O som das armaduras e passos se afastou. Zhang Bing recuou dois passos e desabou na cadeira, o rosto sombrio.

— Senhor...

— Despertem todos os oficiais e agentes! — Zhang Bing berrou. — Mandem que procurem esse Gu Huai!

— Sim! — O oficial do gabinete estremeceu e saiu correndo.

— Convidado do palácio... convidado do palácio... Hmph! Será que querem um pretexto para me desafiar?

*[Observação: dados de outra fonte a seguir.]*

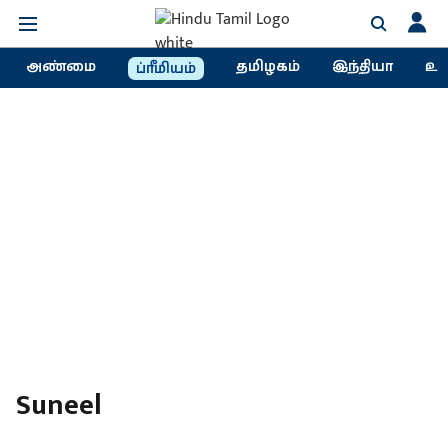
அண்மை
தமிழகம்
இந்தியா
உல
ப்ரீமியம்
Suneel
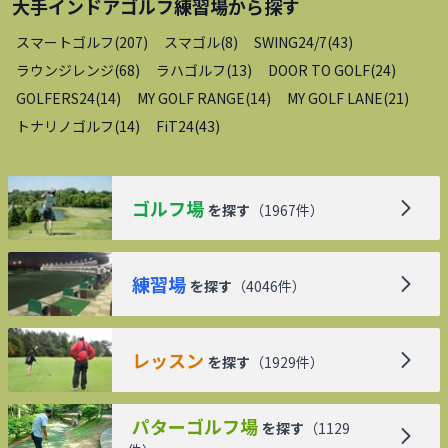
大手インドアゴルフ練習場
から探す
スマートゴルフ
(
207
)
スマゴル
(
8
)
SWING24/7
(
43
)
ラウンジレンジ
(
68
)
ラハゴルフ
(
13
)
DOOR TO GOLF
(
24
)
GOLFERS24
(
14
)
MY GOLF RANGE
(
14
)
MY GOLF LANE
(
21
)
トナリノゴルフ
(
14
)
FiT24
(
43
)
ゴルフ場
を探す
（
1967
件）
練習場
を探す
（
4046
件）
レッスン
を探す
（
1929
件）
パターゴルフ場
を探す
（
1129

Zhang Bing levantou-se e andou de um lado para o outro no salão, cerrando os dentes e rindo friamente:
— Príncipe de Yan, está perdendo a paciência? Acha que assim me intimidará? Sou oficial nomeado pelo governo central, designado para Beiping, acha que vou me acovardar?

Ordenou em voz alta:
— Apareça!

Uma silhueta surgiu de trás do biombo.

— Envie alguém ao acampamento militar fora da cidade. Mande os comandantes Xie Gui e Zhang Xin reunir tropas. Depois, mande alguém a Kaiping, peça ao comandante Song Zhong que traga reforços pelas fronteiras!

A figura hesitou:
— O senhor pretende agir contra o príncipe de Yan?

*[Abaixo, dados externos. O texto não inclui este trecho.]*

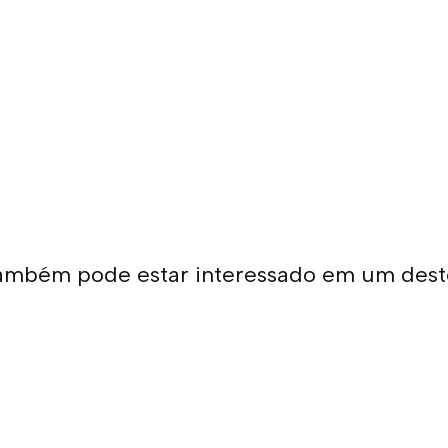
ambém pode estar interessado em um dest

— Rápido! O comportamento do palácio está muito estranho... Se demorarmos, e Beiping mudar de mãos, aí sim teremos um grande problema!

Zhang Bing cerrou os dentes e sorriu com desdém:
— Se for apenas por causa de um convidado, tudo bem... Mas se o palácio quiser aproveitar a situação para agir, quero ver como vão calar a boca do povo!

A tempestade se aproximava.

...

A outrora tranquila Beiping foi sacudida por uma enorme comoção devido ao desaparecimento de uma só pessoa.

Soldados patrulhavam as ruas, oficiais e agentes batiam de porta em porta, as torres dos portões estavam prontas para sinalizar perigo a qualquer momento, e o acampamento militar fora da cidade permanecia iluminado.

Tamanha mobilização pareceria justificada apenas em caso de invasão mongol, mas os moradores, confusos, jamais imaginariam que tudo isso se devia ao sumiço de um simples genro.

O palácio de Yan enlouqueceu, o gabinete da administração também, e logo toda a guarnição ao redor de Beiping foi envolvida. As guardas do palácio, já em constante atrito com as tropas regulares do governo, empunharam armas, e nem mesmo a luz das tochas dispersava as nuvens negras sobre a cidade.

A jovem orgulhosa, já recolhida ao leito, também foi despertada por toda aquela agitação. Foi até o salão principal, viu o ar grave dos presentes e soube da notícia.

Aquele homem estava em perigo...

Um sentimento de preocupação a tomou. Sentou-se num canto e, sem saber por quê, lembrou-se da comida que ele preparava, dos poemas que compunha, do atrevimento na carruagem naquele dia...

No início, achava que ele era apenas um vadio, depois passou a vê-lo como um vadio com algum talento. Aquela situação, ela entendia bem: se gostava, gostava, não poderia impedir o sentimento dele, bastava não gostar dele de volta.

Mas agora, por que sentia tanta inquietação?